» **EXERCISE INSTRUCTIONS**
In the entries below, how many lines contain the string "grupo"? Respond with the number only.

Collected data:
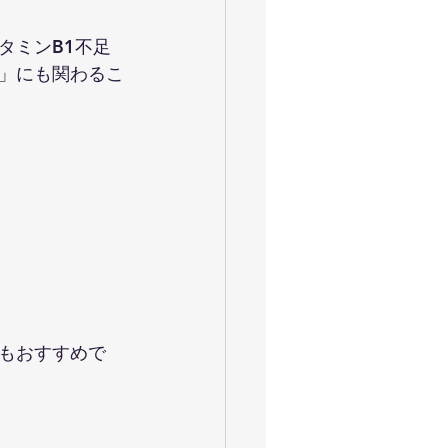
タミンB1不足
」にも関わるこ
もおすすめで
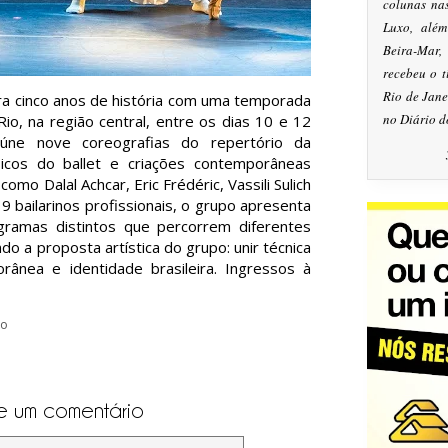
colunas na
Luxo, alé
Beira-Mar
recebeu o 
Rio de Jan
a cinco anos de história com uma temporada
no Diário d
Rio, na região central, entre os dias 10 e 12
eúne nove coreografias do repertório da
icos do ballet e criações contemporâneas
mo Dalal Achcar, Eric Frédéric, Vassili Sulich
9 bailarinos profissionais, o grupo apresenta
gramas distintos que percorrem diferentes
do a proposta artística do grupo: unir técnica
rânea e identidade brasileira. Ingressos à
ão
e um comentário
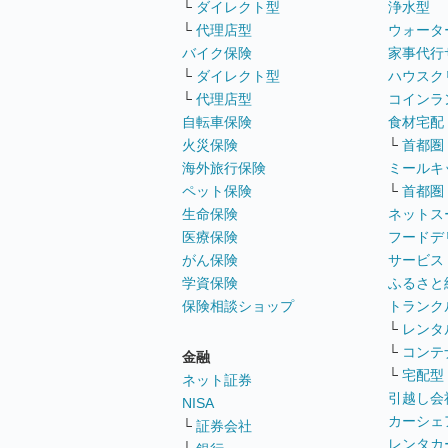
└
ダイレクト型
浄水型
└
代理店型
ウォータ
バイク保険
家事代行
└
ダイレクト型
ハウスク
└
代理店型
コインラ
自転車保険
食材宅配
火災保険
└
首都圏
海外旅行保険
ミールキ
ペット保険
└
首都圏
生命保険
ネットス
医療保険
フードデ
がん保険
サービス
学資保険
ふるさと
保険相談ショップ
トランク
└
レンタ
└
コンテ
金融
└
宅配型
ネット証券
引越し会
NISA
カーシェ
└
証券会社
レンタカ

» **OUTPUT**
2